Ein neuer Versuch, die Zelltherapie zu vereinfachen

Forschende in China haben eine experimentelle Krebsbehandlungsstrategie vorgestellt, die gentechnisch veränderte rote Blutkörperchen nutzt, um genetische Anweisungen direkt im Körper zu liefern. Ziel ist es, die körpereigenen Immunzellen eines Patienten ohne den üblichen laborbasierten Herstellungsschritt in tumorbekämpfende Akteure zu verwandeln.

Die in Science Translational Medicine veröffentlichte Arbeit konzentriert sich auf eine Plattform, die das Team mRNA-LNP-Ery nennt. In diesem System wird Boten-RNA in Lipidnanopartikeln verpackt und dann an Erythrozyten, also rote Blutkörperchen, gekoppelt. Diese roten Blutkörperchen dienen als Träger und transportieren die genetische Fracht durch den Körper, damit sie von myeloischen Immunzellen aufgenommen werden kann.

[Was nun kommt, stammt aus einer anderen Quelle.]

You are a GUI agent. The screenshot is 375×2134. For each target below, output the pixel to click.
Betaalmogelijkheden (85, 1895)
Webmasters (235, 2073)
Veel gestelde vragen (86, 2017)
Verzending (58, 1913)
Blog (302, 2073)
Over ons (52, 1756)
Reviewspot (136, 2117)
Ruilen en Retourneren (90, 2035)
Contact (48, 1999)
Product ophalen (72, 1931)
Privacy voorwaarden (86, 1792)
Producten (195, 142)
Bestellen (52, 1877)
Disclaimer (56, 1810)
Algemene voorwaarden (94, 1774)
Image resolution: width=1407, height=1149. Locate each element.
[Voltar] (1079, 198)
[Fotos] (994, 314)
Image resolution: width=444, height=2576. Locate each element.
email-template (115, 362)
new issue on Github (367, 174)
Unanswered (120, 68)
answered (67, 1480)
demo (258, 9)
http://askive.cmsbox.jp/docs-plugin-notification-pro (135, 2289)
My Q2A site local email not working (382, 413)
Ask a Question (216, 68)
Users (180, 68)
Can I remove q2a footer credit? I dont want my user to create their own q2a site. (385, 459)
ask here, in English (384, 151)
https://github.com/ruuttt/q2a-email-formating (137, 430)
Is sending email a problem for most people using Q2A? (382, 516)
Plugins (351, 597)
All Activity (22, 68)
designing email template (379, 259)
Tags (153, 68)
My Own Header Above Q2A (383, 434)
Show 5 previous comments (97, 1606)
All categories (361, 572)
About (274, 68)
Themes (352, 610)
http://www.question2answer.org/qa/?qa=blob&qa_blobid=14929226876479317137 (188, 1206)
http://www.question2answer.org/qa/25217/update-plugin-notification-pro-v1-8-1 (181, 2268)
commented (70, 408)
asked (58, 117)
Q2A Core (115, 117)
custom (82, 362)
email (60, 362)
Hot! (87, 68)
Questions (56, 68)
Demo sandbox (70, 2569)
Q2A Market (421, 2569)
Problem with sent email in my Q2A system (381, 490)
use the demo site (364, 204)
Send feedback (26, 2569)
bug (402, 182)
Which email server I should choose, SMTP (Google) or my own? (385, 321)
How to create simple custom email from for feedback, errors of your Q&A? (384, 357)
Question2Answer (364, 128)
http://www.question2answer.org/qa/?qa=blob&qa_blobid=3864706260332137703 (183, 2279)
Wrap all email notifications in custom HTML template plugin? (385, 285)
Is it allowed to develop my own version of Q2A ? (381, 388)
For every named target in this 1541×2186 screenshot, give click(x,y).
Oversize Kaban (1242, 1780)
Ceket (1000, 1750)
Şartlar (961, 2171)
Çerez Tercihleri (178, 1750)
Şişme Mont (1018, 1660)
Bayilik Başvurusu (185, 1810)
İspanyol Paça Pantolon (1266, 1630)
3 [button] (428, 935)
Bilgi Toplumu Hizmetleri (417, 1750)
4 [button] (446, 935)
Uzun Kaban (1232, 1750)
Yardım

Das ist bedeutsam, weil heutige CAR-Therapien meist auf einem langsamen und teuren Ablauf beruhen. Kliniker entnehmen einem Patienten Zellen, verändern sie genetisch außerhalb des Körpers, vermehren sie und infundieren sie Wochen später wieder zurück. Der neue Ansatz zielt darauf ab, einen Großteil dieses Prozesses zu umgehen, indem die Reprogrammierung in vivo statt ex vivo erfolgt.

Wie die Plattform funktioniert

Laut der Studienzusammenfassung verwendeten die Forschenden rote Blutkörperchen als Transportvehikel für mRNA, die für chimäre Antigenrezeptor- oder CAR-Konstrukte kodiert. Sobald diese Anweisungen geliefert sind, beginnen myeloische Zellen, künstliche Rezeptoren zu exprimieren, die ihnen helfen, Krebszellen zu erkennen und anzugreifen.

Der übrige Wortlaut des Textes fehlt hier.